The strengths of Minor Feelings lie in its autobiographical disclosures and its meticulous use of rhetoric. Hong’s at times painful self-awareness enthrals as it discomforts, eliciting identification while carefully skirting the authoritative voice. A self-proclaimed unreliable narrator, Hong makes vivid every contradiction of her consciousness; she is “hypervigilant to the point of being paranoid,” as evidenced in her ruminations about other Asian Americans (she assumes that a Vietnamese teenage boy working on her pedicure hates himself before questioning her thinking, for example) (12).

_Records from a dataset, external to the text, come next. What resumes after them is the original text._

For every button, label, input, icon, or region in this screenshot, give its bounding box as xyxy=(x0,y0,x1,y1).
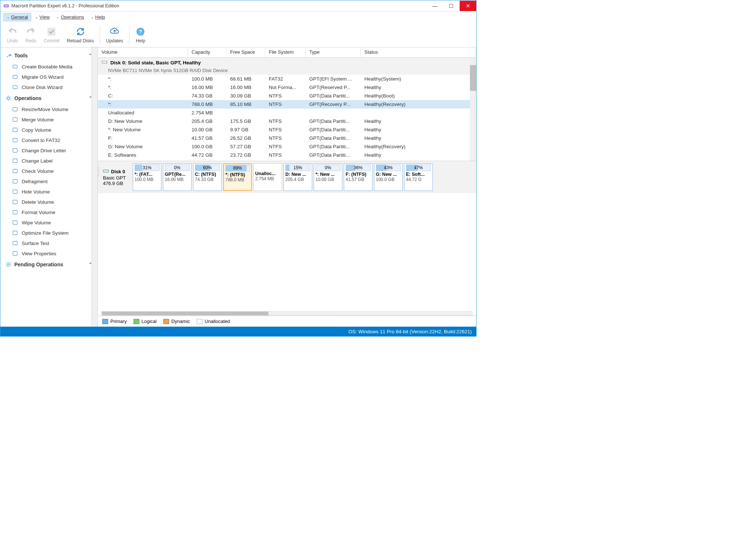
table-row[interactable]: *: New Volume10.00 GB9.97 GBNTFSGPT(Data… xyxy=(98,125,476,134)
window-title: Macrorit Partition Expert v6.1.2 - Profe… xyxy=(11,3,427,8)
sidebar-item-convert-to-fat32[interactable]: Convert to FAT32 xyxy=(4,135,94,145)
section-operations[interactable]: Operations ⌃ xyxy=(4,92,94,104)
sidebar-item-clone-disk-wizard[interactable]: Clone Disk Wizard xyxy=(4,82,94,92)
section-pending[interactable]: Pending Operations ⌃ xyxy=(4,259,94,270)
sidebar-item-delete-volume[interactable]: Delete Volume xyxy=(4,197,94,207)
svg-rect-22 xyxy=(13,241,17,245)
usb-icon xyxy=(12,64,18,70)
table-row[interactable]: Unallocated2.754 MB xyxy=(98,109,476,117)
table-row[interactable]: *:16.00 MB16.00 MBNot Forma...GPT(Reserv… xyxy=(98,83,476,92)
partition-block[interactable]: 36%F: (NTFS)41.57 GB xyxy=(344,163,372,191)
partition-block[interactable]: 0%*: New ...10.00 GB xyxy=(314,163,342,191)
operation-icon xyxy=(12,230,18,236)
disk-icon xyxy=(103,168,109,175)
svg-rect-10 xyxy=(13,118,17,121)
sidebar-item-change-drive-letter[interactable]: Change Drive Letter xyxy=(4,145,94,156)
partition-block[interactable]: 43%G: New ...100.0 GB xyxy=(374,163,403,191)
svg-rect-19 xyxy=(13,210,17,214)
svg-rect-1 xyxy=(4,5,8,7)
sidebar-item-defragment[interactable]: Defragment xyxy=(4,176,94,186)
sidebar-item-migrate-os-wizard[interactable]: Migrate OS Wizard xyxy=(4,72,94,82)
col-type[interactable]: Type xyxy=(306,47,361,57)
scrollbar-horizontal[interactable] xyxy=(101,311,473,316)
splitter-handle[interactable]: ⋮ xyxy=(98,167,99,176)
svg-rect-24 xyxy=(102,61,107,63)
sidebar-item-change-label[interactable]: Change Label xyxy=(4,156,94,166)
menu-general[interactable]: ⌄General xyxy=(3,13,31,21)
table-row[interactable]: E: Softwares44.72 GB23.72 GBNTFSGPT(Data… xyxy=(98,151,476,159)
help-button[interactable]: ? Help xyxy=(132,25,149,45)
scrollbar[interactable] xyxy=(470,58,476,161)
sidebar-item-check-volume[interactable]: Check Volume xyxy=(4,166,94,176)
titlebar: Macrorit Partition Expert v6.1.2 - Profe… xyxy=(0,0,476,11)
col-free[interactable]: Free Space xyxy=(227,47,265,57)
redo-button[interactable]: Redo xyxy=(22,25,40,45)
partition-block[interactable]: 0%GPT(Re...16.00 MB xyxy=(163,163,192,191)
partition-block[interactable]: 31%*: (FAT...100.0 MB xyxy=(133,163,161,191)
undo-button[interactable]: Undo xyxy=(3,25,22,45)
sidebar-item-wipe-volume[interactable]: Wipe Volume xyxy=(4,217,94,228)
operation-icon xyxy=(12,209,18,215)
grid-header: Volume Capacity Free Space File System T… xyxy=(98,47,476,58)
svg-rect-11 xyxy=(13,128,17,132)
col-volume[interactable]: Volume xyxy=(98,47,188,57)
table-row[interactable]: D: New Volume205.4 GB175.5 GBNTFSGPT(Dat… xyxy=(98,117,476,125)
partition-block[interactable]: 15%D: New ...205.4 GB xyxy=(284,163,312,191)
section-tools[interactable]: Tools ⌃ xyxy=(4,50,94,61)
legend-dynamic: Dynamic xyxy=(163,319,190,324)
col-status[interactable]: Status xyxy=(361,47,476,57)
sidebar-item-create-bootable-media[interactable]: Create Bootable Media xyxy=(4,61,94,72)
svg-rect-12 xyxy=(13,138,17,142)
sidebar-item-surface-test[interactable]: Surface Test xyxy=(4,238,94,248)
main-panel: ⋮ Volume Capacity Free Space File System… xyxy=(98,47,476,327)
sidebar-item-view-properties[interactable]: View Properties xyxy=(4,248,94,259)
operation-icon xyxy=(12,168,18,174)
sidebar: Tools ⌃ Create Bootable MediaMigrate OS … xyxy=(0,47,98,327)
svg-rect-18 xyxy=(13,200,17,204)
col-fs[interactable]: File System xyxy=(265,47,306,57)
sidebar-item-resize-move-volume[interactable]: Resize/Move Volume xyxy=(4,104,94,114)
svg-rect-5 xyxy=(13,65,17,68)
table-row[interactable]: *:100.0 MB68.61 MBFAT32GPT(EFI System ..… xyxy=(98,75,476,83)
operation-icon xyxy=(12,189,18,195)
svg-rect-20 xyxy=(13,221,17,224)
legend-primary: Primary xyxy=(102,319,127,324)
partition-block[interactable]: 89%*: (NTFS)788.0 MB xyxy=(223,163,252,191)
operation-icon xyxy=(12,251,18,256)
sidebar-item-format-volume[interactable]: Format Volume xyxy=(4,207,94,217)
reload-disks-button[interactable]: Reload Disks xyxy=(63,25,98,45)
menu-operations[interactable]: ⌄Operations xyxy=(53,13,87,21)
table-row[interactable]: *:788.0 MB85.10 MBNTFSGPT(Recovery P...H… xyxy=(98,100,476,109)
sidebar-item-optimize-file-system[interactable]: Optimize File System xyxy=(4,228,94,238)
col-capacity[interactable]: Capacity xyxy=(188,47,227,57)
partition-block[interactable]: 47%E: Soft...44.72 G xyxy=(404,163,433,191)
svg-rect-9 xyxy=(13,107,17,111)
scrollbar[interactable] xyxy=(91,47,97,327)
commit-button[interactable]: Commit xyxy=(40,25,63,45)
tools-icon xyxy=(6,53,11,58)
operation-icon xyxy=(12,178,18,184)
svg-rect-17 xyxy=(13,190,17,193)
statusbar: OS: Windows 11 Pro 64-bit (Version:22H2,… xyxy=(0,327,476,336)
table-row[interactable]: G: New Volume100.0 GB57.27 GBNTFSGPT(Dat… xyxy=(98,142,476,151)
close-button[interactable]: ✕ xyxy=(460,1,476,11)
operation-icon xyxy=(12,240,18,246)
table-row[interactable]: C:74.33 GB30.09 GBNTFSGPT(Data Partiti..… xyxy=(98,92,476,100)
diskmap-disk-info[interactable]: Disk 0 Basic GPT 476.9 GB xyxy=(100,163,131,191)
disk-header[interactable]: Disk 0: Solid state, Basic GPT, Healthy xyxy=(98,58,476,68)
sidebar-item-copy-volume[interactable]: Copy Volume xyxy=(4,125,94,135)
partition-block[interactable]: 60%C: (NTFS)74.33 GB xyxy=(193,163,222,191)
menu-view[interactable]: ⌄View xyxy=(32,13,53,21)
maximize-button[interactable]: ☐ xyxy=(443,1,460,11)
minimize-button[interactable]: ― xyxy=(427,1,443,11)
clone-icon xyxy=(12,84,18,90)
table-row[interactable]: F:41.57 GB26.52 GBNTFSGPT(Data Partiti..… xyxy=(98,134,476,142)
svg-rect-25 xyxy=(103,170,108,172)
help-icon: ? xyxy=(135,26,146,37)
partition-block[interactable]: Unalloc...2.754 MB xyxy=(253,163,282,191)
menu-help[interactable]: ⌄Help xyxy=(88,13,108,21)
sidebar-item-hide-volume[interactable]: Hide Volume xyxy=(4,186,94,197)
sidebar-item-merge-volume[interactable]: Merge Volume xyxy=(4,114,94,125)
updates-button[interactable]: Updates xyxy=(102,25,127,45)
ellipsis-row: ..... xyxy=(98,159,476,161)
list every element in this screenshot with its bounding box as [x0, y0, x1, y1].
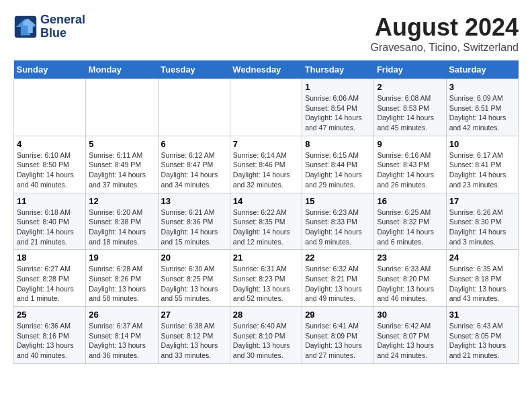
day-detail: Sunrise: 6:27 AM Sunset: 8:28 PM Dayligh… — [17, 264, 83, 304]
weekday-header: Sunday — [14, 60, 86, 79]
day-number: 19 — [89, 253, 154, 263]
day-number: 27 — [161, 310, 227, 320]
weekday-header: Tuesday — [158, 60, 230, 79]
day-number: 3 — [449, 82, 515, 92]
day-detail: Sunrise: 6:32 AM Sunset: 8:21 PM Dayligh… — [305, 264, 371, 304]
day-number: 6 — [161, 139, 227, 149]
calendar-cell: 27Sunrise: 6:38 AM Sunset: 8:12 PM Dayli… — [158, 307, 230, 364]
day-number: 28 — [233, 310, 299, 320]
day-number: 10 — [449, 139, 515, 149]
main-title: August 2024 — [370, 13, 519, 42]
day-detail: Sunrise: 6:18 AM Sunset: 8:40 PM Dayligh… — [17, 208, 83, 247]
day-number: 22 — [305, 253, 371, 263]
calendar-cell: 12Sunrise: 6:20 AM Sunset: 8:38 PM Dayli… — [86, 193, 158, 250]
day-detail: Sunrise: 6:21 AM Sunset: 8:36 PM Dayligh… — [161, 208, 227, 247]
day-number: 31 — [449, 310, 515, 320]
weekday-header: Saturday — [446, 60, 518, 79]
day-detail: Sunrise: 6:28 AM Sunset: 8:26 PM Dayligh… — [89, 264, 154, 304]
day-number: 15 — [305, 196, 371, 206]
day-detail: Sunrise: 6:41 AM Sunset: 8:09 PM Dayligh… — [305, 321, 371, 361]
day-detail: Sunrise: 6:37 AM Sunset: 8:14 PM Dayligh… — [89, 321, 154, 361]
subtitle: Gravesano, Ticino, Switzerland — [370, 42, 519, 54]
day-detail: Sunrise: 6:23 AM Sunset: 8:33 PM Dayligh… — [305, 208, 371, 247]
day-detail: Sunrise: 6:35 AM Sunset: 8:18 PM Dayligh… — [449, 264, 515, 304]
logo-icon — [13, 15, 38, 39]
day-number: 24 — [449, 253, 515, 263]
calendar-week-row: 25Sunrise: 6:36 AM Sunset: 8:16 PM Dayli… — [14, 307, 519, 364]
day-detail: Sunrise: 6:38 AM Sunset: 8:12 PM Dayligh… — [161, 321, 227, 361]
day-detail: Sunrise: 6:16 AM Sunset: 8:43 PM Dayligh… — [377, 150, 443, 190]
calendar-week-row: 4Sunrise: 6:10 AM Sunset: 8:50 PM Daylig… — [14, 136, 519, 193]
day-number: 18 — [17, 253, 83, 263]
day-number: 25 — [17, 310, 83, 320]
day-number: 7 — [233, 139, 299, 149]
day-number: 21 — [233, 253, 299, 263]
day-number: 23 — [377, 253, 443, 263]
day-number: 16 — [377, 196, 443, 206]
day-detail: Sunrise: 6:26 AM Sunset: 8:30 PM Dayligh… — [449, 208, 515, 247]
day-detail: Sunrise: 6:31 AM Sunset: 8:23 PM Dayligh… — [233, 264, 299, 304]
calendar-cell: 16Sunrise: 6:25 AM Sunset: 8:32 PM Dayli… — [374, 193, 446, 250]
calendar-cell: 13Sunrise: 6:21 AM Sunset: 8:36 PM Dayli… — [158, 193, 230, 250]
day-detail: Sunrise: 6:12 AM Sunset: 8:47 PM Dayligh… — [161, 150, 227, 190]
day-number: 8 — [305, 139, 371, 149]
title-area: August 2024 Gravesano, Ticino, Switzerla… — [370, 13, 519, 54]
calendar-cell: 3Sunrise: 6:09 AM Sunset: 8:51 PM Daylig… — [446, 79, 518, 136]
day-number: 14 — [233, 196, 299, 206]
calendar-cell: 29Sunrise: 6:41 AM Sunset: 8:09 PM Dayli… — [302, 307, 374, 364]
calendar-cell: 30Sunrise: 6:42 AM Sunset: 8:07 PM Dayli… — [374, 307, 446, 364]
calendar-week-row: 18Sunrise: 6:27 AM Sunset: 8:28 PM Dayli… — [14, 250, 519, 307]
day-number: 5 — [89, 139, 154, 149]
day-detail: Sunrise: 6:10 AM Sunset: 8:50 PM Dayligh… — [17, 150, 83, 190]
calendar-cell: 15Sunrise: 6:23 AM Sunset: 8:33 PM Dayli… — [302, 193, 374, 250]
calendar-cell: 11Sunrise: 6:18 AM Sunset: 8:40 PM Dayli… — [14, 193, 86, 250]
day-detail: Sunrise: 6:22 AM Sunset: 8:35 PM Dayligh… — [233, 208, 299, 247]
day-detail: Sunrise: 6:17 AM Sunset: 8:41 PM Dayligh… — [449, 150, 515, 190]
weekday-header: Friday — [374, 60, 446, 79]
weekday-header: Monday — [86, 60, 158, 79]
day-number: 17 — [449, 196, 515, 206]
calendar-table: SundayMondayTuesdayWednesdayThursdayFrid… — [13, 60, 519, 364]
logo: General Blue — [13, 13, 85, 40]
calendar-cell: 26Sunrise: 6:37 AM Sunset: 8:14 PM Dayli… — [86, 307, 158, 364]
day-number: 26 — [89, 310, 154, 320]
day-detail: Sunrise: 6:14 AM Sunset: 8:46 PM Dayligh… — [233, 150, 299, 190]
calendar-cell: 5Sunrise: 6:11 AM Sunset: 8:49 PM Daylig… — [86, 136, 158, 193]
weekday-header: Wednesday — [230, 60, 302, 79]
day-number: 13 — [161, 196, 227, 206]
day-detail: Sunrise: 6:15 AM Sunset: 8:44 PM Dayligh… — [305, 150, 371, 190]
calendar-cell: 25Sunrise: 6:36 AM Sunset: 8:16 PM Dayli… — [14, 307, 86, 364]
day-detail: Sunrise: 6:40 AM Sunset: 8:10 PM Dayligh… — [233, 321, 299, 361]
calendar-cell — [230, 79, 302, 136]
calendar-cell: 8Sunrise: 6:15 AM Sunset: 8:44 PM Daylig… — [302, 136, 374, 193]
logo-text: General Blue — [40, 13, 85, 40]
day-number: 12 — [89, 196, 154, 206]
calendar-cell: 10Sunrise: 6:17 AM Sunset: 8:41 PM Dayli… — [446, 136, 518, 193]
calendar-cell: 2Sunrise: 6:08 AM Sunset: 8:53 PM Daylig… — [374, 79, 446, 136]
calendar-cell — [158, 79, 230, 136]
day-detail: Sunrise: 6:42 AM Sunset: 8:07 PM Dayligh… — [377, 321, 443, 361]
calendar-cell: 28Sunrise: 6:40 AM Sunset: 8:10 PM Dayli… — [230, 307, 302, 364]
calendar-cell — [86, 79, 158, 136]
calendar-cell: 19Sunrise: 6:28 AM Sunset: 8:26 PM Dayli… — [86, 250, 158, 307]
day-detail: Sunrise: 6:36 AM Sunset: 8:16 PM Dayligh… — [17, 321, 83, 361]
day-detail: Sunrise: 6:20 AM Sunset: 8:38 PM Dayligh… — [89, 208, 154, 247]
day-detail: Sunrise: 6:25 AM Sunset: 8:32 PM Dayligh… — [377, 208, 443, 247]
day-number: 20 — [161, 253, 227, 263]
weekday-header-row: SundayMondayTuesdayWednesdayThursdayFrid… — [14, 60, 519, 79]
day-number: 4 — [17, 139, 83, 149]
day-number: 29 — [305, 310, 371, 320]
day-detail: Sunrise: 6:09 AM Sunset: 8:51 PM Dayligh… — [449, 93, 515, 133]
calendar-cell: 6Sunrise: 6:12 AM Sunset: 8:47 PM Daylig… — [158, 136, 230, 193]
day-number: 9 — [377, 139, 443, 149]
calendar-cell: 18Sunrise: 6:27 AM Sunset: 8:28 PM Dayli… — [14, 250, 86, 307]
day-detail: Sunrise: 6:08 AM Sunset: 8:53 PM Dayligh… — [377, 93, 443, 133]
calendar-cell: 23Sunrise: 6:33 AM Sunset: 8:20 PM Dayli… — [374, 250, 446, 307]
day-detail: Sunrise: 6:11 AM Sunset: 8:49 PM Dayligh… — [89, 150, 154, 190]
calendar-week-row: 11Sunrise: 6:18 AM Sunset: 8:40 PM Dayli… — [14, 193, 519, 250]
calendar-week-row: 1Sunrise: 6:06 AM Sunset: 8:54 PM Daylig… — [14, 79, 519, 136]
calendar-cell: 31Sunrise: 6:43 AM Sunset: 8:05 PM Dayli… — [446, 307, 518, 364]
weekday-header: Thursday — [302, 60, 374, 79]
calendar-cell: 9Sunrise: 6:16 AM Sunset: 8:43 PM Daylig… — [374, 136, 446, 193]
calendar-cell: 20Sunrise: 6:30 AM Sunset: 8:25 PM Dayli… — [158, 250, 230, 307]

The candour that propels the memoir, however, also obscures the book’s critical cogency. In a move that confuses exposition with contempt, Hong claims that Asian Americans “are so far from reckoning with [their place in America’s hierarchy] that some Asians think that race has no bearing on their lives . . . which is as misguided as white people saying the same thing” (85). I am not convinced that these Asian Americans exist. If, as Hong argues, the unprotected consciousness knows America’s capacity for violence even before literacy, then it follows that the racialized subject is never without racial cognition—it may be concealed for reasons of safety or repressed under the dictates of an inherently racist alphabet, but it is ever-present. In calling for an Asian American reckoning, the book falls short: its hazy demands on Asians in particular deflect from the larger, more urgent project of structural equity. Still, as one Asian American’s reckoning—verb, in progress, not final—Minor Feelings is an indispensable text. Scholars of Asian American and ethnic studies, intersectional feminism, affect theory, rhetoric, and beyond will benefit from Hong’s craft. I find succour in her feelings.